Monday, January 6, 2020

My Moment of Epiphany Personal Essay

My Moment of Epiphany Being an active and energetic person, I didn’t think that anything in the nearest future could influence me so greatly that I would totally reconsider my whole perception of the world. I was studying at the last course of the university and got married to the person I knew very well and whom I truly loved. I thought I was a happy person. But the next year proved that I was wrong. When I found out that I was pregnant, I just didn’t know what to do. The world around me just froze and there I was, a future mother. First, I was completely taken aback by the realization of all the responsibility and novelty of feelings. But after a month or so, I got accustomed to the new feeling and started to realize that I will be a mother. Of course, I wasn’t sure how well I would cope, but my husband was always there to set me at ease and explain that he will always help me. Time passed by, and I was getting more and more happy with the state I was in. My baby started to kick a lot and I always knew that she was feeling well.

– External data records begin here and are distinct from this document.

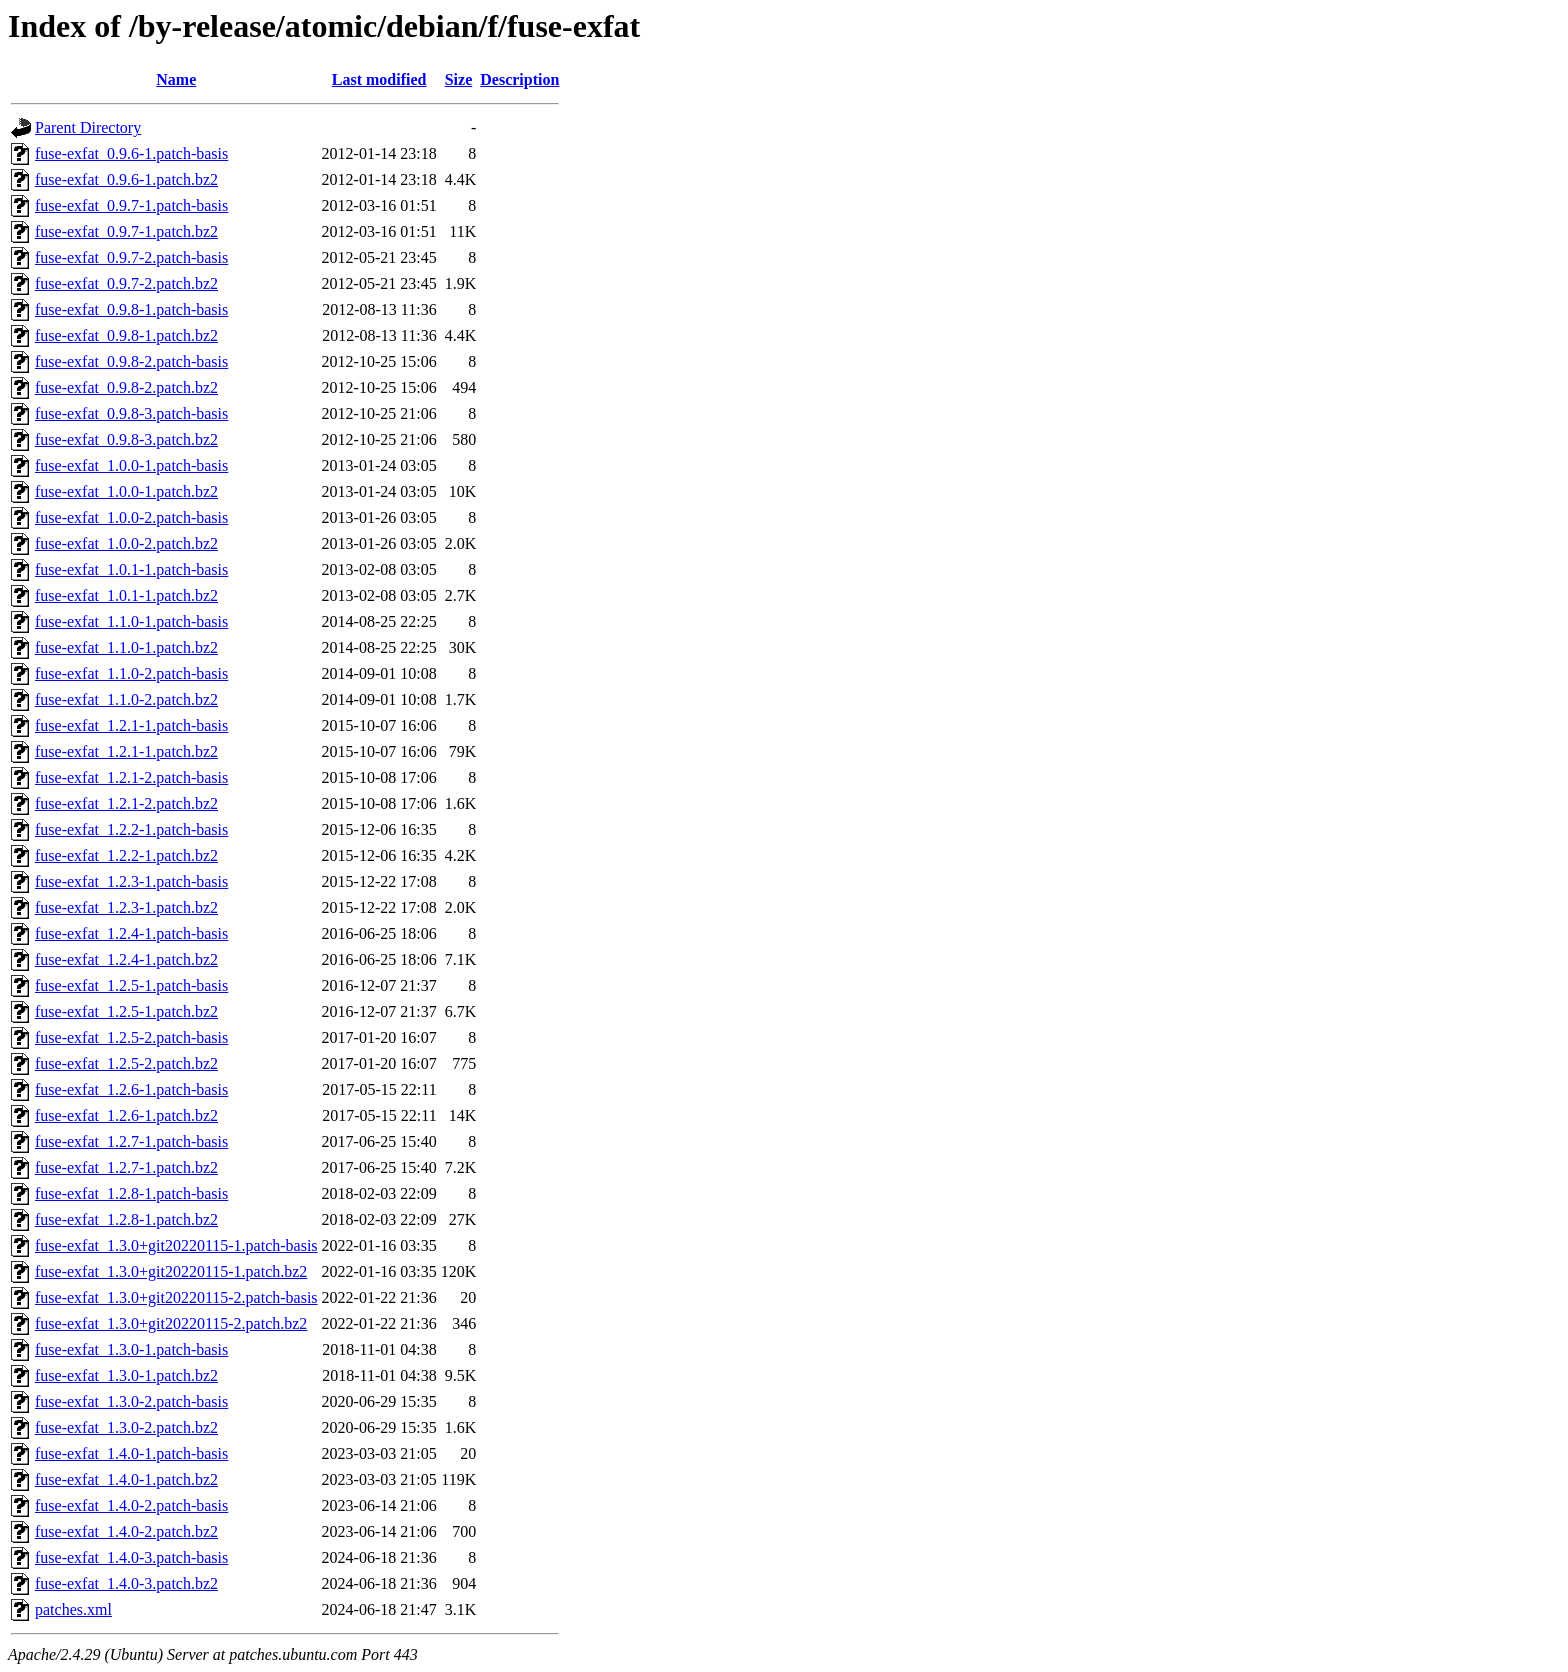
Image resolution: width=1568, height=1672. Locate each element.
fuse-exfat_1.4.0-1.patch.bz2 (126, 1479)
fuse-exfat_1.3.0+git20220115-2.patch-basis (176, 1297)
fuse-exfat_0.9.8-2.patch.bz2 (126, 387)
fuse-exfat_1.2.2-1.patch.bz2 (126, 855)
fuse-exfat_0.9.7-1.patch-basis (131, 205)
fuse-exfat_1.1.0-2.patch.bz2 (126, 699)
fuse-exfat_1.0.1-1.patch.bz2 (126, 595)
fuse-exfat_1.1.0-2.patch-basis (131, 673)
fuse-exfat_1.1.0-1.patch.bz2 (126, 647)
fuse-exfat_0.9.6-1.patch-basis (131, 153)
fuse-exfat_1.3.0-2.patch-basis (131, 1401)
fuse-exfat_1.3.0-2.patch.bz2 (126, 1427)
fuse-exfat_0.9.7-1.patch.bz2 (126, 231)
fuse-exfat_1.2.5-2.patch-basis (131, 1037)
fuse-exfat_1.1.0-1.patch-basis (131, 621)
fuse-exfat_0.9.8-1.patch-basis (131, 309)
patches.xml (73, 1609)
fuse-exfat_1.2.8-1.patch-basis (131, 1193)
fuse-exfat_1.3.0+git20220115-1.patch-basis (176, 1245)
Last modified (379, 79)
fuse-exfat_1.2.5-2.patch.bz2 (126, 1063)
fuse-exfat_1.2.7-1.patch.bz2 (126, 1167)
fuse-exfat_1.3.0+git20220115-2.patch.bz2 (171, 1323)
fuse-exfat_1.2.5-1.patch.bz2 (126, 1011)
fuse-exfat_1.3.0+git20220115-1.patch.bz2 (171, 1271)
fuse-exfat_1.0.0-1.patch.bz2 (126, 491)
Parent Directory (88, 127)
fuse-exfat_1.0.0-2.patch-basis (131, 517)
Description (519, 79)
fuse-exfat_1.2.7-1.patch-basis (131, 1141)
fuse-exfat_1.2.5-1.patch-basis (131, 985)
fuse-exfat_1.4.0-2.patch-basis (131, 1505)
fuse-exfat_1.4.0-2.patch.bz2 (126, 1531)
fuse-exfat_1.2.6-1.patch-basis (131, 1089)
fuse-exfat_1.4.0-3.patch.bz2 (126, 1583)
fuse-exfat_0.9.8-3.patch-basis (131, 413)
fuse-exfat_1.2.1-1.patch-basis (131, 725)
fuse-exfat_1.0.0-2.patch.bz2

But at the moment I saw her right after labor I understood that everything that made me happy before was just a preparation for the real happiness. That feeling of real and complete satisfaction cannot be described – just experienced. Every day of my life I am thankful for the gift I received. My baby means the whole world to me and that’s what makes me feel significant and useful in this world. I understand that I have to make this little person’s life as cloudless as possible and I become even happier and always try to do my best to make her life better.